Kita semua tentu tahu dan mengerti apa salah satu masalah utama yang dihadapi oleh masyarakat yang tinggal di kota-kota besar seperti Surabaya dan Jakarta. Salah satu masalah utama tersebut sebenarnya cukup kompleks dan sering terjadi. Apa itu? Masalah tersebut adalah lalu lintas di jalan raya. Masalah lalu lintas tersebut memang cukup kompleks, meliputi tingkah laku pengendara yang ada di jalan raya dan kemacetan. Itu yang utama. Dalam artikel kali ini saya lebih menyorot pada tingkah laku para pengendara sepeda motor.
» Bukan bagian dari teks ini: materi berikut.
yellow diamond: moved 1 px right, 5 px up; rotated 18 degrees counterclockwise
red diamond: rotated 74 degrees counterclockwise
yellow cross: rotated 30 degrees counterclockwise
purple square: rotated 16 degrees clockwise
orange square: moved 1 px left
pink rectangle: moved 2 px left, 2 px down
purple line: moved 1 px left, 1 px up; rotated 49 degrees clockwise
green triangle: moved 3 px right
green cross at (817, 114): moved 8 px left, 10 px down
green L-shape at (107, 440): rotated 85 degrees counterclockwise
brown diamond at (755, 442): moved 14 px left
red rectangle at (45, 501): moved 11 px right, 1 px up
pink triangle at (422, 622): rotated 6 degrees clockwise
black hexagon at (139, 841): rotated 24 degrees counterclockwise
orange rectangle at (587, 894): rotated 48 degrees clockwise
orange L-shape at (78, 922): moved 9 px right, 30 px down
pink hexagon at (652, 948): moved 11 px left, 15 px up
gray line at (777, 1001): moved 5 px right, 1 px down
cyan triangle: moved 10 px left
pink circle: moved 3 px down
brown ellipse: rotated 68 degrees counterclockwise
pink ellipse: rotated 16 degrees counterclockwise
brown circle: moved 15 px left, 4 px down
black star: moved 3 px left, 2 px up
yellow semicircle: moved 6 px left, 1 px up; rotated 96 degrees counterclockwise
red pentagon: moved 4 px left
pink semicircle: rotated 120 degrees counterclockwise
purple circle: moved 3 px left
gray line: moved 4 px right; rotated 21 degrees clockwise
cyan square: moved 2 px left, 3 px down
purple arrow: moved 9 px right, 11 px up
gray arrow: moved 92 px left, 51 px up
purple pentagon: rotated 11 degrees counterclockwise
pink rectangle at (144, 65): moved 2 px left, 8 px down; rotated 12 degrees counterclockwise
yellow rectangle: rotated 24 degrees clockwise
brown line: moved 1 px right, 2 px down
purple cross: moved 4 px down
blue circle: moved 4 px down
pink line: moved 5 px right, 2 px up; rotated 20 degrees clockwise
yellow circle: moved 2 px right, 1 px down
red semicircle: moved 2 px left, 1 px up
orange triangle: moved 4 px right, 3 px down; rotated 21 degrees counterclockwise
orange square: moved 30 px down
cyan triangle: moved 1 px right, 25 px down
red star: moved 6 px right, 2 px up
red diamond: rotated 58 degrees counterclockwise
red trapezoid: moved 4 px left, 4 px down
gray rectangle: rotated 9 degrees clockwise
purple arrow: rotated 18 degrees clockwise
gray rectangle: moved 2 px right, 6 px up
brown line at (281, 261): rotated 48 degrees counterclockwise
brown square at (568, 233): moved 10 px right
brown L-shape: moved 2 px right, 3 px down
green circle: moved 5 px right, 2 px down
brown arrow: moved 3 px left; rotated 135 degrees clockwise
Tak bisa dipungkiri jika jumlah pengendara sepeda motor, atau tepatnya masyarakat yang memiliki sepeda motor lebih banyak daripada mobil. Anda bisa melihat sendiri di jalan raya. Mobil-mobil seolah-olah terkepung oleh banyak sepeda motor yang berada di sekelilingnya. Otomatis, mobil hanya bisa bergerak secara leluasa jika ada ruang kosong yang "diberikan" oleh pengendara motor. Menurut saya, ada beberapa faktor yang menyebabkan mengapa jumlah motor lebih banyak daripada mobil. Yang pertama, tentu saja harganya yang lebih murah daripada mobil, utamanya sepeda motor bebek. Yang kedua, seringnya frekuensi produksi sepeda motor oleh para vendor untuk diperjualbelikan. Bayangkan saja, jika saat ini ada model baru dari vendor tersebut, maka beberapa minggu dan beberapa bulan berikutnya pasti akan ada model baru lagi. Biasanya menawarkan perubahan-perubahan seperti bahan bakar lebih irit, model lebih dinamis, kapasitas mesin lebih besar, dan klaim perubahan-perubahan lainnya. Yang ketiga, masyarakat kita kebanyakan masyarakat berekonomi menengah ke bawah, atau istilahnya cukuplah kemampuan ekonominya. Jadi, mereka lebih memilih sepeda motor yang lebih mudah didapat, praktis, lincah, dan ekonomis. Saya kira hal itu wajar. Namun, yang membuat saya agak geregetan adalah tingkah para pengendara motor.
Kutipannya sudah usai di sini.